Run Parallel Grep For Faster Search
You have a huge file (~TBs) and you want to search a string and return the matching lines. As you know, grep will take the huge file and search the string line by line which is not sufficient enough and may take hours even days to finish a single job like this.
One way to improve this is splitting up the huge files into several parts and making the search separately on each part simultaneously.
Fortunately, you can do this with a single line with a combination of native Linux commands.
A native Linux executable called parallel helps for splitting the files so you do not have to pipe split or any other extra commands.

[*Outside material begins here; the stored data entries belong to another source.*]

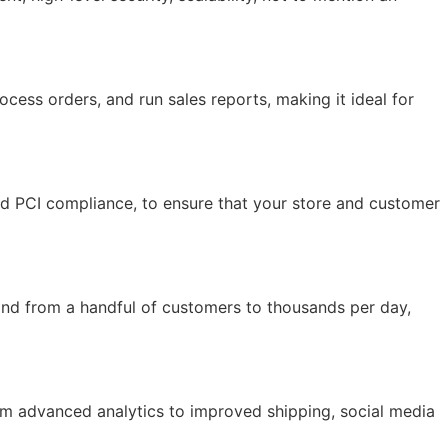
ocess orders, and run sales reports, making it ideal for
and PCI compliance, to ensure that your store and customer
and from a handful of customers to thousands per day,
rom advanced analytics to improved shipping, social media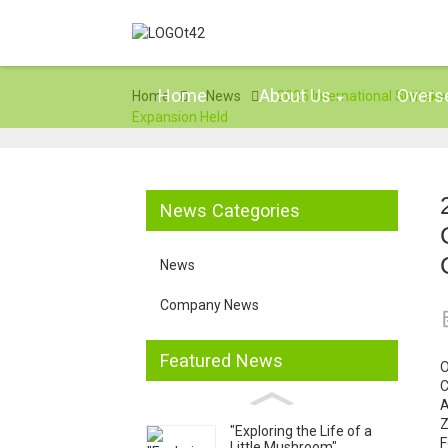
Home
About Us
Overs
Home
News
2025 International Shiit
Expansion Held
News Categories
News
Company News
Featured News
O
C
A
Z
"Exploring the Life of a
F
Little Mushroom"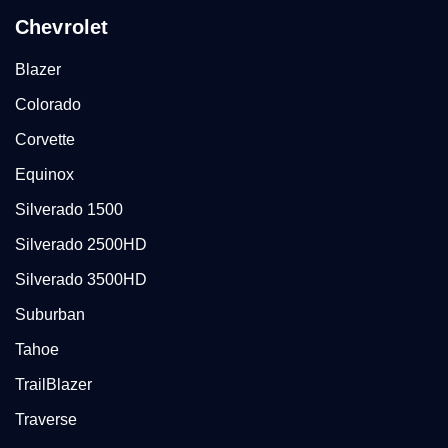
Chevrolet
Blazer
Colorado
Corvette
Equinox
Silverado 1500
Silverado 2500HD
Silverado 3500HD
Suburban
Tahoe
TrailBlazer
Traverse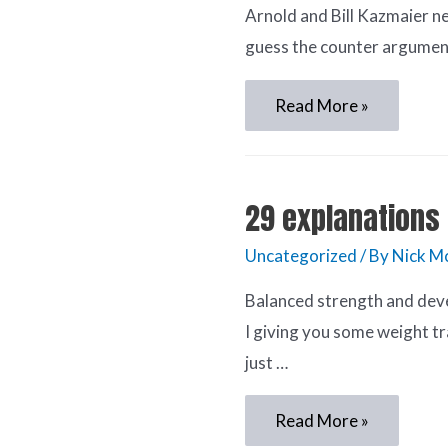
Arnold and Bill Kazmaier ne
guess the counter argument 
Read More »
29 explanations 
Uncategorized
/ By
Nick M
Balanced strength and dev
I giving you some weight tr
just …
Read More »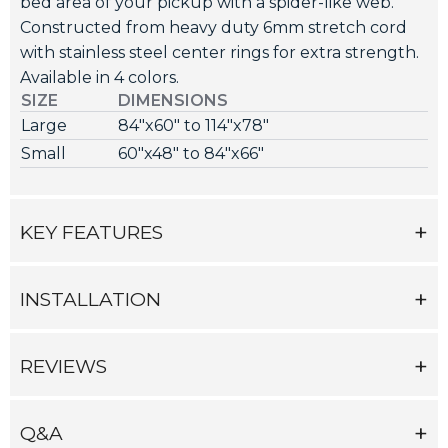
bed area of your pickup with a spider-like web.
Constructed from heavy duty 6mm stretch cord
with stainless steel center rings for extra strength.
Available in 4 colors.
SIZE
DIMENSIONS
Large
84"x60" to 114"x78"
Small
60"x48" to 84"x66"
KEY FEATURES
INSTALLATION
REVIEWS
Q&A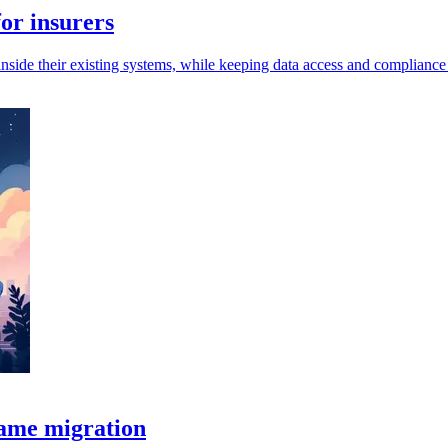
or insurers
inside their existing systems, while keeping data access and compliance 
rame migration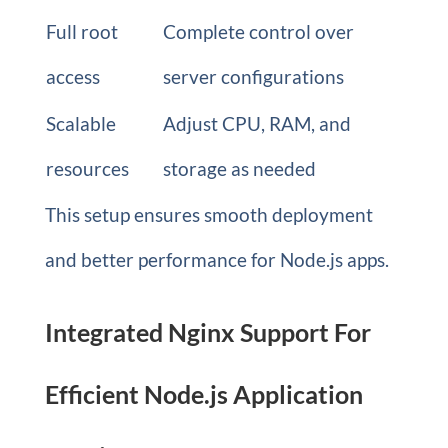
Full root
Complete control over
access
server configurations
Scalable
Adjust CPU, RAM, and
resources
storage as needed
This setup ensures smooth deployment
and better performance for Node.js apps.
Integrated Nginx Support For
Efficient Node.js Application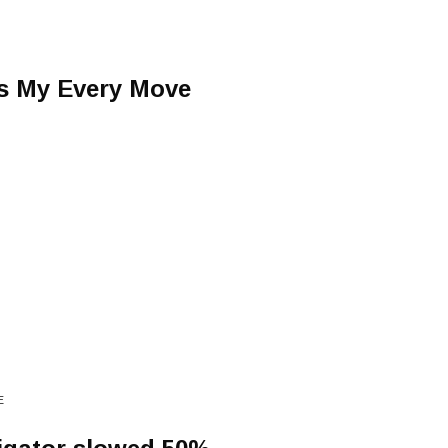
s My Every Move
E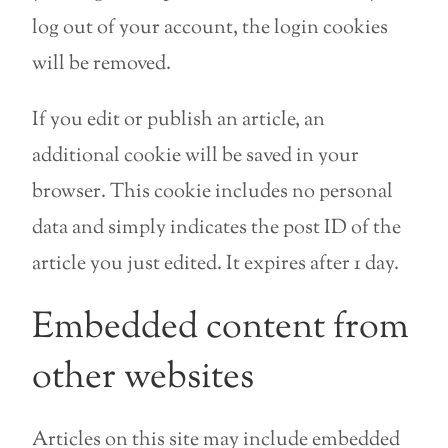
log out of your account, the login cookies
will be removed.
If you edit or publish an article, an
additional cookie will be saved in your
browser. This cookie includes no personal
data and simply indicates the post ID of the
article you just edited. It expires after 1 day.
Embedded content from
other websites
Articles on this site may include embedded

Here is the one line shell implementation of parallel grep
cat HugeFile.txt | parallel -j24 --pipe --block 2000M -- cat grep 'search-string' {} |
Now let me go step by step and explain how things work for those who are interested in…
cat HugeFile.txt |
Cat command simply reads the input and prints it as standard output for the next pipe.
parallel |
Parallel command is to run programs parallel like grep in this case.
Parallel command takes a lot of arguments (parameters/flags) which you can find them in its manual page but I d like to give you a website which I find it very useful and there are some amazing tutorials as well. It helped me a great deal to learn and apply grep easier and faster.
-j flag in code above is the maximum number of processors you want to use. I chose it to be 24 but you can change it the way you want depending on your computer specs. –pipe is for telling program parallel there are several inputs and they need to be piped separately. –block is the size of the each partitions. You can pick anything but the program recommends it to be less than 2GB for some reason(??). And then lastly –cat is to tell program to look for input in standard output format.
grep |
After that, you add the program you want to run parallel, which is grep in this case. You need to provide the search string just after grep and then the partition which is indicated as {}
With this similar technique, you can run any executable parallel.
I will write another article to show the implementation of the same code on cluster.
Please let me know if you tested this and/or find this article helpful by submitting your comment below. Feel free to ask any question you may have as well.
Is there a way to save the output to one file ?
I think you should be able to forward the stdout to a single file like this
>>file.out
. Give it a try and let me know…Ok so if i want to search with a pattern and save the result to a file. It will look like that ?
cat HugeFile.txt | parallel -j24 –pipe –block 2000M –cat grep ‘-f pattern-file’ {} >> result
Yeap that’s what i’d do.